Sarete felici di sapere che anche a Milano, dal 28 Novembre, prende il via il “bike sharing”.
Questa “novità”, già presente in diverse città italiane ed europea, mira a ridurre in modo considerevole alcuni dei peggiori problemi causati dalla congestione stradale, quali il traffico, l’inquinamento e il rumore.
I cittadini avranno a disposizione, per ora, 800 biciclette, dislocate in 65 stazioni vicino ai Bastioni, e, previa sottoscrizione di un abbonamento con durata, potranno usufruire di uno dei mezzi semplicemente utilizzando una tessera magnetica nominativa.
Le biciclette potranno essere prelevate da una delle stazioni, tutte in prossimità delle fermate di bus e tram, e restituite in un’altra qualsiasi, in modo da agevolarne l’interscambio, proprio come recita uno degli slogan visibili sui cartelloni pubblicitari sparsi per il centro: “Perché essere fedele ad una sola, quando puoi prenderle e lasciarle come ti pare?”
Nel frattempo il buonumore generale è tangibile anche dal numero di visite e sottoscrizioni al sito BikeMi (BiciclettaMi), già stato preso d’assalto dagli utenti.

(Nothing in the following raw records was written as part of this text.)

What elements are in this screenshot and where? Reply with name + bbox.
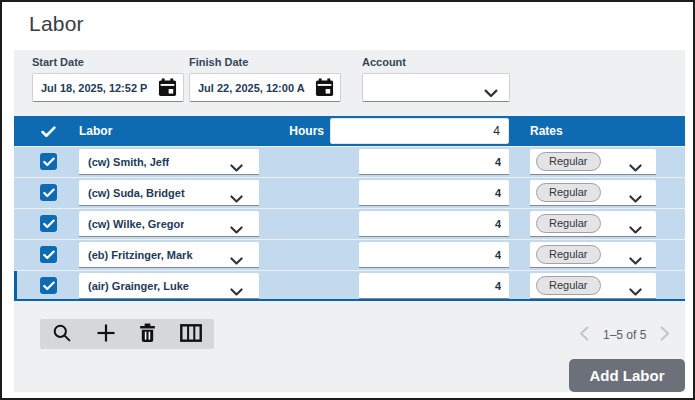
labor-window: Labor Start Date Jul 18, 2025, 12:52 P <box>0 0 695 400</box>
finish-date-label: Finish Date <box>189 56 341 68</box>
column-header-hours: Hours <box>254 124 324 138</box>
start-date-value: Jul 18, 2025, 12:52 P <box>33 82 147 94</box>
table-header: Labor Hours Rates <box>14 116 685 146</box>
chevron-down-icon <box>230 282 243 300</box>
table-row: (cw) Wilke, Gregor Regular <box>14 209 685 239</box>
next-page-button[interactable] <box>660 326 670 344</box>
columns-button[interactable] <box>178 322 204 347</box>
rates-select[interactable]: Regular <box>530 211 656 237</box>
finish-date-field: Finish Date Jul 22, 2025, 12:00 A <box>189 56 341 102</box>
columns-icon <box>180 324 202 345</box>
labor-select[interactable]: (eb) Fritzinger, Mark <box>79 242 259 268</box>
labor-select[interactable]: (cw) Wilke, Gregor <box>79 211 259 237</box>
labor-select-value: (cw) Wilke, Gregor <box>79 218 184 230</box>
hours-input[interactable] <box>359 242 509 268</box>
delete-row-button[interactable] <box>137 321 158 348</box>
row-checkbox[interactable] <box>40 184 57 201</box>
labor-select-value: (eb) Fritzinger, Mark <box>79 249 193 261</box>
hours-input[interactable] <box>359 211 509 237</box>
select-all-checkbox[interactable] <box>41 124 56 142</box>
rates-select[interactable]: Regular <box>530 180 656 206</box>
chevron-down-icon <box>629 220 642 238</box>
finish-date-value: Jul 22, 2025, 12:00 A <box>190 82 305 94</box>
rate-pill: Regular <box>536 152 601 171</box>
rate-pill: Regular <box>536 276 601 295</box>
calendar-icon[interactable] <box>158 78 177 101</box>
calendar-icon[interactable] <box>315 78 334 101</box>
table-row: (eb) Fritzinger, Mark Regular <box>14 240 685 270</box>
table-row: (cw) Smith, Jeff Regular <box>14 147 685 177</box>
rate-pill: Regular <box>536 245 601 264</box>
account-field: Account <box>362 56 510 102</box>
labor-select[interactable]: (cw) Suda, Bridget <box>79 180 259 206</box>
start-date-field: Start Date Jul 18, 2025, 12:52 P <box>32 56 184 102</box>
row-checkbox[interactable] <box>40 246 57 263</box>
chevron-down-icon <box>629 189 642 207</box>
start-date-input[interactable]: Jul 18, 2025, 12:52 P <box>32 73 184 102</box>
pagination: 1–5 of 5 <box>579 326 670 344</box>
labor-select-value: (cw) Smith, Jeff <box>79 156 169 168</box>
hours-input[interactable] <box>359 273 509 299</box>
column-header-rates: Rates <box>530 124 563 138</box>
account-select[interactable] <box>362 73 510 102</box>
page-title: Labor <box>29 12 84 36</box>
rates-select[interactable]: Regular <box>530 149 656 175</box>
finish-date-input[interactable]: Jul 22, 2025, 12:00 A <box>189 73 341 102</box>
start-date-label: Start Date <box>32 56 184 68</box>
labor-select-value: (cw) Suda, Bridget <box>79 187 185 199</box>
labor-panel: Start Date Jul 18, 2025, 12:52 P Finish … <box>14 50 685 392</box>
chevron-down-icon <box>230 220 243 238</box>
prev-page-button[interactable] <box>579 326 589 344</box>
chevron-down-icon <box>230 158 243 176</box>
row-checkbox[interactable] <box>40 153 57 170</box>
hours-input[interactable] <box>359 180 509 206</box>
hours-all-input[interactable] <box>330 118 509 144</box>
labor-rows: (cw) Smith, Jeff Regular <box>14 147 685 302</box>
hours-input[interactable] <box>359 149 509 175</box>
table-row: (air) Grainger, Luke Regular <box>14 271 685 301</box>
chevron-right-icon <box>660 326 670 344</box>
labor-select[interactable]: (air) Grainger, Luke <box>79 273 259 299</box>
chevron-down-icon <box>230 251 243 269</box>
rate-pill: Regular <box>536 214 601 233</box>
chevron-down-icon <box>629 282 642 300</box>
account-label: Account <box>362 56 510 68</box>
row-checkbox[interactable] <box>40 215 57 232</box>
column-header-labor: Labor <box>79 124 112 138</box>
plus-icon <box>96 323 116 346</box>
chevron-down-icon <box>484 84 498 102</box>
rates-select[interactable]: Regular <box>530 242 656 268</box>
add-labor-button[interactable]: Add Labor <box>569 359 685 392</box>
chevron-down-icon <box>629 158 642 176</box>
row-checkbox[interactable] <box>40 277 57 294</box>
table-toolbar <box>40 319 214 349</box>
chevron-down-icon <box>629 251 642 269</box>
labor-select-value: (air) Grainger, Luke <box>79 280 189 292</box>
search-button[interactable] <box>50 321 74 348</box>
search-icon <box>52 323 72 346</box>
rates-select[interactable]: Regular <box>530 273 656 299</box>
page-range-label: 1–5 of 5 <box>603 328 646 342</box>
trash-icon <box>139 323 156 346</box>
rate-pill: Regular <box>536 183 601 202</box>
add-row-button[interactable] <box>94 321 118 348</box>
chevron-down-icon <box>230 189 243 207</box>
chevron-left-icon <box>579 326 589 344</box>
table-row: (cw) Suda, Bridget Regular <box>14 178 685 208</box>
labor-select[interactable]: (cw) Smith, Jeff <box>79 149 259 175</box>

Ma non è tutto oro ciò che luccica, infatti, il Comune di Milano non ha ancora provveduto ad istallare stazioni in altri punti d’interesse al di fuori del centro storico, promessa che dovrebbe essere mantenuta entro la fine dell’anno prossimo, come non è ancora stato risolto il problema della mancanza di adeguate piste ciclabili.
La voglia di pedalare dei milanesi non sarà fermata da questi “piccoli problemi”, infatti il beneficio atteso è di gran lunga superiore a questa serie di inconvenienti logistici in via di risoluzione.
Mi è capitato diverse volte di imbattermi in una vera e propria parata di ciclisti e skaters del giovedì sera: si tratta di “critical mass Milano bici + baci”, manifestazione che prende il via tutti i giovedì alle nove e mezzo da piazza G. Predielis e vi termina, dopo un giro di qualche chilometro, a mezzanotte. I ragazzi si propongono di liberare il centro dalle auto in modo creativo e coinvolgente, creando con il loro passaggio un evento a cui ognuno può partecipare liberamente, fare conoscenza, divertirsi o semplicemente, fare uno spensierato giro in bici!
E dulcis in fundo, come recita anche il famoso detto popolare: “Hai voluto la bicicletta? Pedala!”.